Stored dataset items
* * *

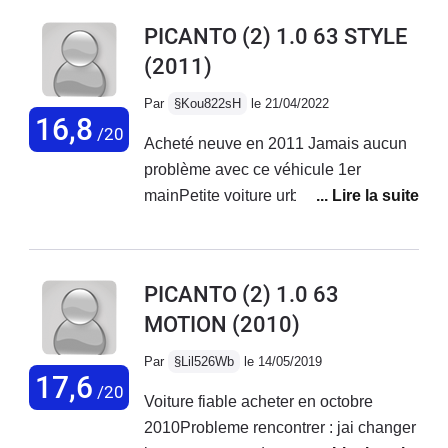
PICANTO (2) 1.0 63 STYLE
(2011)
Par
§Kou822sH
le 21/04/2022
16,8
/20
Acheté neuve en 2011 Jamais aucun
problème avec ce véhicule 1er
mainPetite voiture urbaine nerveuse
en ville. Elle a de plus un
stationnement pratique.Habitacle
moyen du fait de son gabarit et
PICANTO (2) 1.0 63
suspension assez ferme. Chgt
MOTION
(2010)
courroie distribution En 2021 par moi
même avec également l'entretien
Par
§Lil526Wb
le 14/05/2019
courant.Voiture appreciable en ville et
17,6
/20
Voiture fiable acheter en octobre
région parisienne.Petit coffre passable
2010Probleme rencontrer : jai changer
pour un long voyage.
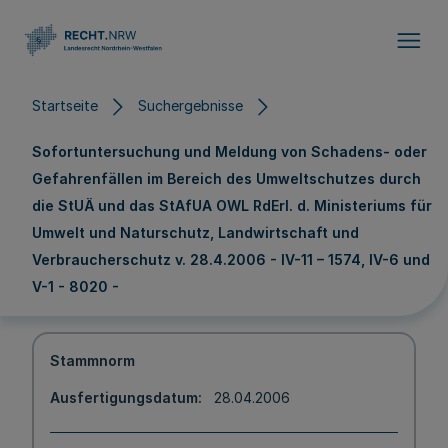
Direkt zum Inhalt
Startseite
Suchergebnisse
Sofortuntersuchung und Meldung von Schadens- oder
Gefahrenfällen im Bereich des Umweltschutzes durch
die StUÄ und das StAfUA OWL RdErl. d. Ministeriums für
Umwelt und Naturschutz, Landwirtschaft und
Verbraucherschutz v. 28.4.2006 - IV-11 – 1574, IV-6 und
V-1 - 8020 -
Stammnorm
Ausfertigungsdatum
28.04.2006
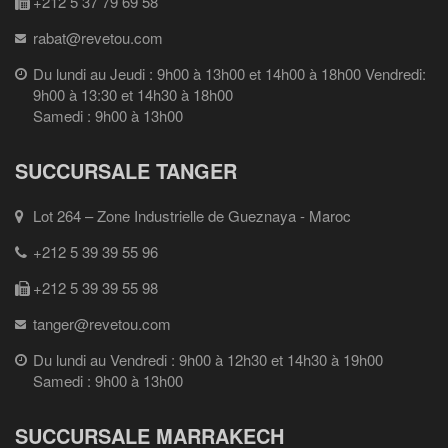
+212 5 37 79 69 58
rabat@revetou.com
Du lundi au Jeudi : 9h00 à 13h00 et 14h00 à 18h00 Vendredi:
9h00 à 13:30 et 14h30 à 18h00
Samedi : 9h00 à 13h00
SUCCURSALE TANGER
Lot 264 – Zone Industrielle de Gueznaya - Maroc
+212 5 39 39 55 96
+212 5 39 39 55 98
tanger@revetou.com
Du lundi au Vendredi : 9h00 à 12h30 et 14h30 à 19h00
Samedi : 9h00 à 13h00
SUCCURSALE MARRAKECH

* * *

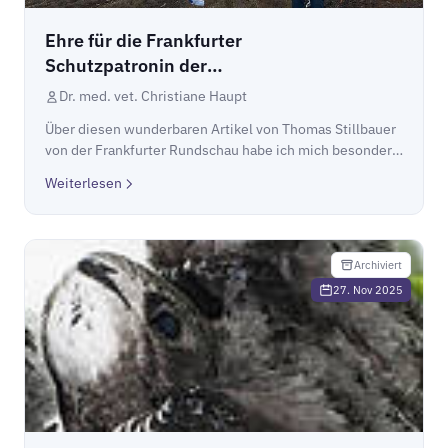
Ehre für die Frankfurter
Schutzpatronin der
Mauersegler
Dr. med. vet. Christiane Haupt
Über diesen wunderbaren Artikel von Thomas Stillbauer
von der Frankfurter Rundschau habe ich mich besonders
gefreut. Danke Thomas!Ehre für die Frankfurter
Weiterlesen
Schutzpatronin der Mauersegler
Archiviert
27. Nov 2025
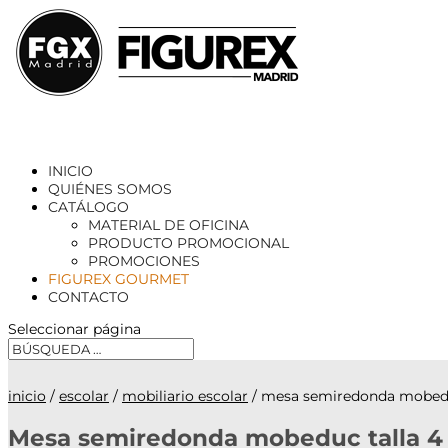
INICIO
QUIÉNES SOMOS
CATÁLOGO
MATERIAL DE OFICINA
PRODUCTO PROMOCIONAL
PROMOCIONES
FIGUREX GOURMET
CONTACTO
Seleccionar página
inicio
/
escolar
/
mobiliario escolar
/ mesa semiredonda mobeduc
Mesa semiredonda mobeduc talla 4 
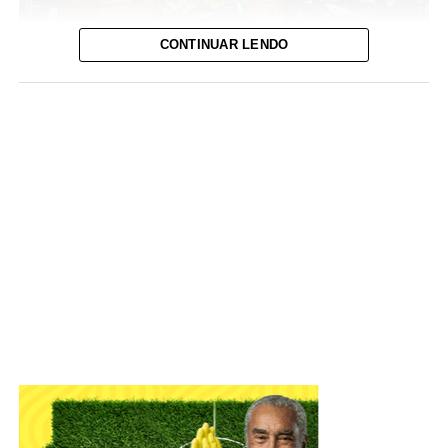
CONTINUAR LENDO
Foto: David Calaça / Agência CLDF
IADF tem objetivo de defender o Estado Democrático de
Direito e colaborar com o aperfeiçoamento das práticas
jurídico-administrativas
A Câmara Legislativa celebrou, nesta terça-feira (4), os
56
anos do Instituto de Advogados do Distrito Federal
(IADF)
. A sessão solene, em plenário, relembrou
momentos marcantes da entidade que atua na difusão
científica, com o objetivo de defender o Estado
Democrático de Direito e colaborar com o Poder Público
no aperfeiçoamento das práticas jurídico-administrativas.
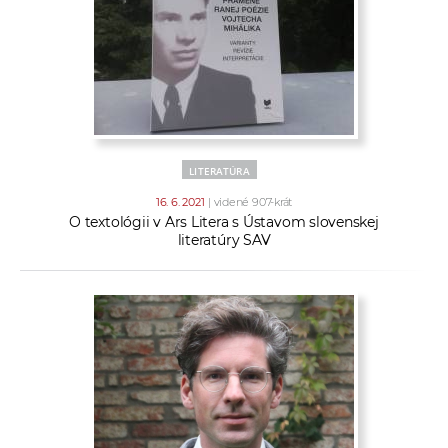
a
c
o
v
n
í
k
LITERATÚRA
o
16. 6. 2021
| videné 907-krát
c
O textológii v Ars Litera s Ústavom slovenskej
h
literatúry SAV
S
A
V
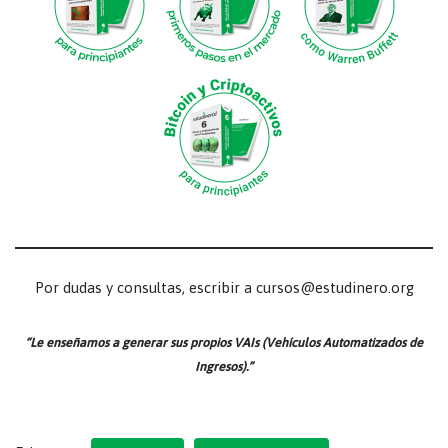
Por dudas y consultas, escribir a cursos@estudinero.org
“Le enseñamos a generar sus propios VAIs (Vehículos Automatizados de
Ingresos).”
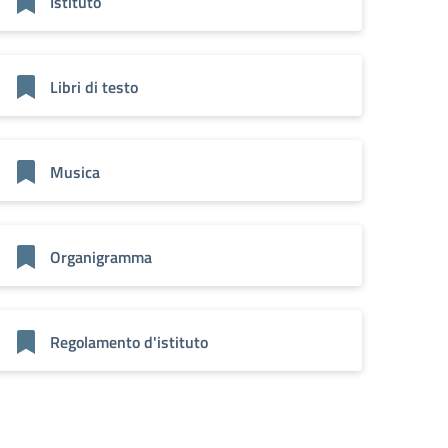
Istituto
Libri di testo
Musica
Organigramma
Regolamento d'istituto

* * *

EXERCISE: Would you report every line of the entries above containing the word "Democrático"?

WRITTEN SOLUTION:
IADF tem objetivo de defender o Estado Democrático de
Democrático de Direito e colaborar com o Poder Público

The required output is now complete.